Methods: We followed a discovery-validation strategy to identify sex- and age-related transcriptional differences in lung.

Results: We identified transcriptional profiles significantly associated with sex (215 genes; FDR < 0.05) and age at surgery (217 genes) in non-involved lung tissue resected from 284 lung adenocarcinoma patients. When these profiles were tested in three independent series of non-tumor lung tissue from an additional 1,111 patients, we validated the association with sex and age for 25 and 22 genes, respectively.

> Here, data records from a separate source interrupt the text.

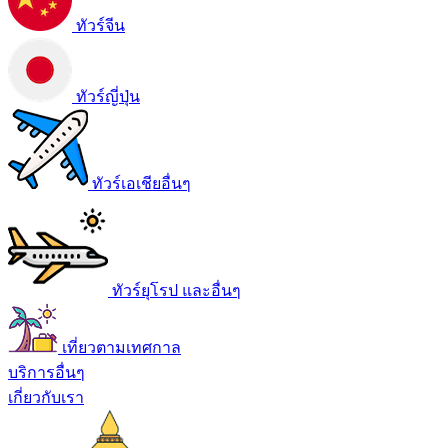
ทัวร์จีน
ทัวร์ญี่ปุ่น
ทัวร์เอเชียอื่นๆ
ทัวร์ยุโรป และอื่นๆ
เที่ยวตามเทศกาล
บริการอื่นๆ
เกี่ยวกับเรา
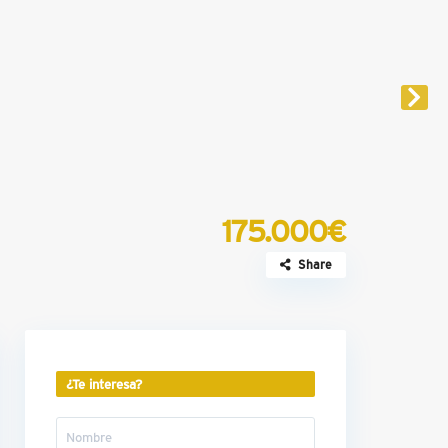
175.000€
Share
¿Te interesa?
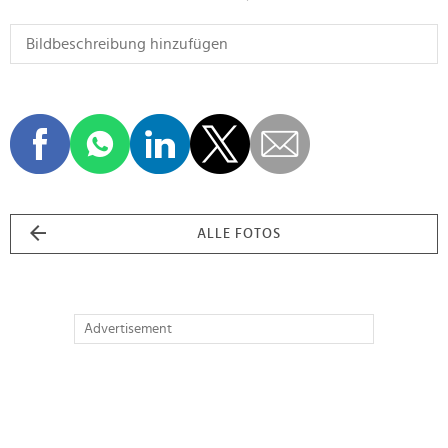
ALLE FOTOS
Advertisement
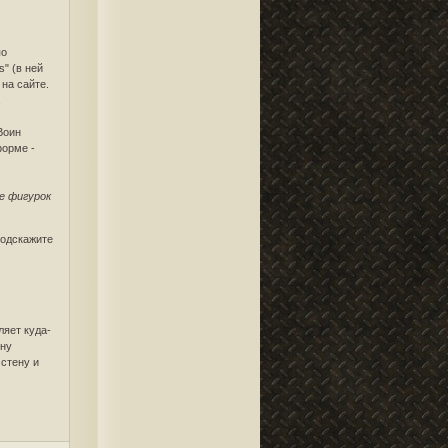
по
s" (в ней
на сайте.
,
Воин
форме -
ке фигурок
подскажите
ляет куда-
ину
 стену и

Among the 17 sex-biased genes mapping on chromosome X, 16 have been reported to escape X-chromosome inactivation in other tissues or cells, suggesting that this mechanism influences lung transcription too. Our 22 age-related genes partially overlap with genes modulated by age in other tissues, suggesting that the aging process has similar consequences on gene expression in different organs. Finally, seven genes whose expression was modulated by sex in non-tumor lung tissue, but no age-related gene, were also validated using publicly available data from 990 lung adenocarcinoma samples, suggesting that the physiological regulatory mechanisms are only partially active in neoplastic tissue.

Conclusions: Gene expression in non-tumor lung tissue is modulated by both sex and age. These findings represent a validated starting point for research on the molecular mechanisms underlying the observed differences in the course of lung diseases among men and women of different ages.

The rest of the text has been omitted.